[INSTRUCTIONS FOR THE TASK] The answer is to be the lines below that lie between the line holding "왜 삼성TV는 미국에선 싸고, 한국에선 비쌀" and the line holding "Disney) trên cơ", inclusive, transcribed exactly and free of pictures.

BEGIN

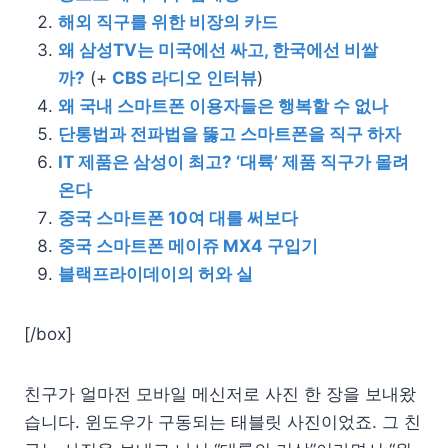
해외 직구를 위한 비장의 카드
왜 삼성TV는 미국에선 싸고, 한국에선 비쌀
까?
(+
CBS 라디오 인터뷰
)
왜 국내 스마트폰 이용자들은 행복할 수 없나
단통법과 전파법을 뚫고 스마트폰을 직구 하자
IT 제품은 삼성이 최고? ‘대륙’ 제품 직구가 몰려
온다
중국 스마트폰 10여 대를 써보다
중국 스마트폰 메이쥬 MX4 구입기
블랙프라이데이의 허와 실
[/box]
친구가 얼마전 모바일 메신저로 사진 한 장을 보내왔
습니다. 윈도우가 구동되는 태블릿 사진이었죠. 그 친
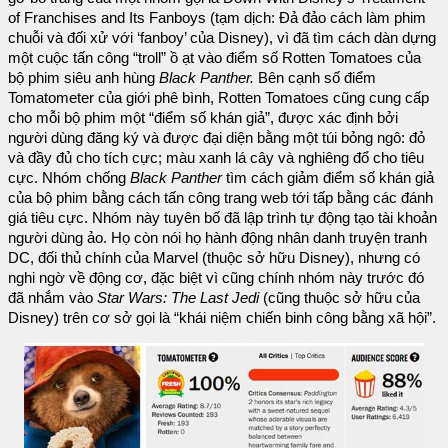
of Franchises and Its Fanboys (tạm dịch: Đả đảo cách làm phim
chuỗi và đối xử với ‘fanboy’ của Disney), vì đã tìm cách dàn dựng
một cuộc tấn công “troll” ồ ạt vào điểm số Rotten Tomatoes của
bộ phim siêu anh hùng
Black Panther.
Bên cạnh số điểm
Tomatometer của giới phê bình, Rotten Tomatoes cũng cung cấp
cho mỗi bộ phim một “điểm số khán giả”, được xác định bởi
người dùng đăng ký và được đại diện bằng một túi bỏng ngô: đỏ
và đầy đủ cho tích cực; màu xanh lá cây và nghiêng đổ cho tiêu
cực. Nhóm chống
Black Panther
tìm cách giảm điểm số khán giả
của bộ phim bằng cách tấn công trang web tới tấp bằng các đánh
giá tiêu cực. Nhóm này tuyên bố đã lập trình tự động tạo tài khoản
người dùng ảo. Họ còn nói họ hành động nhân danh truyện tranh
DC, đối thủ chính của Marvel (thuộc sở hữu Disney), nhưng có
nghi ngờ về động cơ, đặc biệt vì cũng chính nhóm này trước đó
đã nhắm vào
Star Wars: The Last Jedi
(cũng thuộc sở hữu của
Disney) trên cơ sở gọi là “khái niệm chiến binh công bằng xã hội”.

END
BEGIN

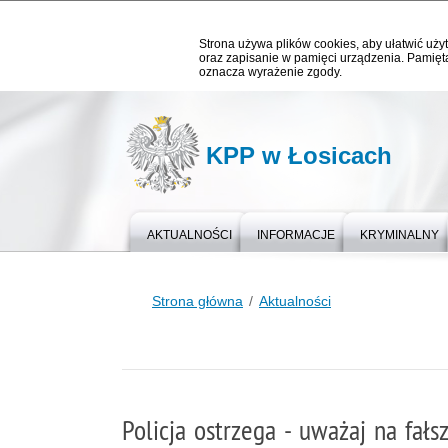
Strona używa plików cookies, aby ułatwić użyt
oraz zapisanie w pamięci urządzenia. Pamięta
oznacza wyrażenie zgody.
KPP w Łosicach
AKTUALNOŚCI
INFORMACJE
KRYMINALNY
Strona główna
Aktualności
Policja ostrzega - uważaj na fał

END
BEGIN

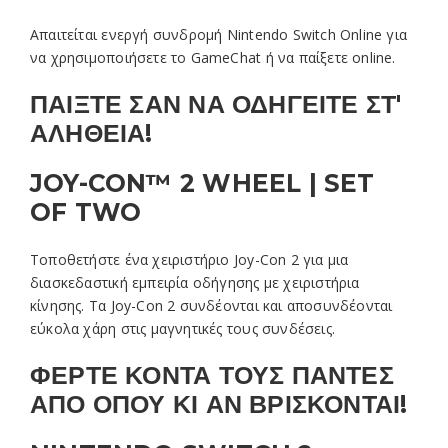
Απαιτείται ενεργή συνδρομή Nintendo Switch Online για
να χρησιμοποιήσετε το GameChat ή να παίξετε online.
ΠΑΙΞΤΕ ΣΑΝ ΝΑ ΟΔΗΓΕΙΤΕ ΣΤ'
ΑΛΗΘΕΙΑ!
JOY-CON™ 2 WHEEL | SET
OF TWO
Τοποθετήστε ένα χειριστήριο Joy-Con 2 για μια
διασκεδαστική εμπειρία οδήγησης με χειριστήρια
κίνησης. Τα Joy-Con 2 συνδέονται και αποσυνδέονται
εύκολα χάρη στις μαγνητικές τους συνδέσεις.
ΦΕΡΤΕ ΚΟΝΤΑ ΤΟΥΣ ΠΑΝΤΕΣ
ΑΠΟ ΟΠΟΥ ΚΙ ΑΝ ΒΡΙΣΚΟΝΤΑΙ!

END

[SOLVED EXERCISE]
왜 삼성TV는 미국에선 싸고, 한국에선 비쌀
까?
(+
CBS 라디오 인터뷰
)
왜 국내 스마트폰 이용자들은 행복할 수 없나
단통법과 전파법을 뚫고 스마트폰을 직구 하자
IT 제품은 삼성이 최고? ‘대륙’ 제품 직구가 몰려
온다
중국 스마트폰 10여 대를 써보다
중국 스마트폰 메이쥬 MX4 구입기
블랙프라이데이의 허와 실
[/box]
친구가 얼마전 모바일 메신저로 사진 한 장을 보내왔
습니다. 윈도우가 구동되는 태블릿 사진이었죠. 그 친
of Franchises and Its Fanboys (tạm dịch: Đả đảo cách làm phim
chuỗi và đối xử với ‘fanboy’ của Disney), vì đã tìm cách dàn dựng
một cuộc tấn công “troll” ồ ạt vào điểm số Rotten Tomatoes của
bộ phim siêu anh hùng
Black Panther.
Bên cạnh số điểm
Tomatometer của giới phê bình, Rotten Tomatoes cũng cung cấp
cho mỗi bộ phim một “điểm số khán giả”, được xác định bởi
người dùng đăng ký và được đại diện bằng một túi bỏng ngô: đỏ
và đầy đủ cho tích cực; màu xanh lá cây và nghiêng đổ cho tiêu
cực. Nhóm chống
Black Panther
tìm cách giảm điểm số khán giả
của bộ phim bằng cách tấn công trang web tới tấp bằng các đánh
giá tiêu cực. Nhóm này tuyên bố đã lập trình tự động tạo tài khoản
người dùng ảo. Họ còn nói họ hành động nhân danh truyện tranh
DC, đối thủ chính của Marvel (thuộc sở hữu Disney), nhưng có
nghi ngờ về động cơ, đặc biệt vì cũng chính nhóm này trước đó
đã nhắm vào
Star Wars: The Last Jedi
(cũng thuộc sở hữu của
Disney) trên cơ sở gọi là “khái niệm chiến binh công bằng xã hội”.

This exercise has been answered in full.